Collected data
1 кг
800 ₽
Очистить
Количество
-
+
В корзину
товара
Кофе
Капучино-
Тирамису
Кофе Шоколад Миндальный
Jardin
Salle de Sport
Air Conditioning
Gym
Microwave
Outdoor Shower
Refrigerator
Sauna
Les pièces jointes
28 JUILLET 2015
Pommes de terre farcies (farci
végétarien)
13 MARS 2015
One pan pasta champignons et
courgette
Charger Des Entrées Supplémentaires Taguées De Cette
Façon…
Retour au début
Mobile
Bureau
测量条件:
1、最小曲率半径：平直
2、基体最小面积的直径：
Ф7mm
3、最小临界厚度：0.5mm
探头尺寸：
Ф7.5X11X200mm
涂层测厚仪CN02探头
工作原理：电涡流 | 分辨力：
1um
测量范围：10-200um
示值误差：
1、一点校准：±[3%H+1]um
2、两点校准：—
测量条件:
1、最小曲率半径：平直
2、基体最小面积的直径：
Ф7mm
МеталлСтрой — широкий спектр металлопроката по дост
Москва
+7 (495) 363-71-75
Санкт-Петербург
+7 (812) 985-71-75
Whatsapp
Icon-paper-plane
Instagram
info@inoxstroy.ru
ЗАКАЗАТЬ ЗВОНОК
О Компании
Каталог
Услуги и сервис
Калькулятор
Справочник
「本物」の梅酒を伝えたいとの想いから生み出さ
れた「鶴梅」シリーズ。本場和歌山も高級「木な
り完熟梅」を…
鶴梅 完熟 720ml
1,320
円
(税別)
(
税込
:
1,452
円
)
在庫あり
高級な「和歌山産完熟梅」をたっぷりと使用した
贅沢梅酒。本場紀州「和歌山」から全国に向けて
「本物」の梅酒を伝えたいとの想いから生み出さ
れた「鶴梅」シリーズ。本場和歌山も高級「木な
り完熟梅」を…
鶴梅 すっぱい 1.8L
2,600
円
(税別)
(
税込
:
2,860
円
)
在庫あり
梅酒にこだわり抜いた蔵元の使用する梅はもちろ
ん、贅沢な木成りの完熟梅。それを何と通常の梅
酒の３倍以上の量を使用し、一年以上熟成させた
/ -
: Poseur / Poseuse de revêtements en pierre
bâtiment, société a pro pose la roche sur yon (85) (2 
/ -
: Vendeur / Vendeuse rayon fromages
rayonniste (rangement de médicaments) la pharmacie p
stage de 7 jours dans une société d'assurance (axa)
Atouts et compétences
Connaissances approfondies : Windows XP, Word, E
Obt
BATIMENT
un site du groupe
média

## What the task requires
Could you return exactly the lines above from the line with "Услуги и сервис" to the line with "revêtements en pierre", both included, and nothing else?

## Solution
Услуги и сервис
Калькулятор
Справочник
「本物」の梅酒を伝えたいとの想いから生み出さ
れた「鶴梅」シリーズ。本場和歌山も高級「木な
り完熟梅」を…
鶴梅 完熟 720ml
1,320
円
(税別)
(
税込
:
1,452
円
)
在庫あり
高級な「和歌山産完熟梅」をたっぷりと使用した
贅沢梅酒。本場紀州「和歌山」から全国に向けて
「本物」の梅酒を伝えたいとの想いから生み出さ
れた「鶴梅」シリーズ。本場和歌山も高級「木な
り完熟梅」を…
鶴梅 すっぱい 1.8L
2,600
円
(税別)
(
税込
:
2,860
円
)
在庫あり
梅酒にこだわり抜いた蔵元の使用する梅はもちろ
ん、贅沢な木成りの完熟梅。それを何と通常の梅
酒の３倍以上の量を使用し、一年以上熟成させた
/ -
: Poseur / Poseuse de revêtements en pierre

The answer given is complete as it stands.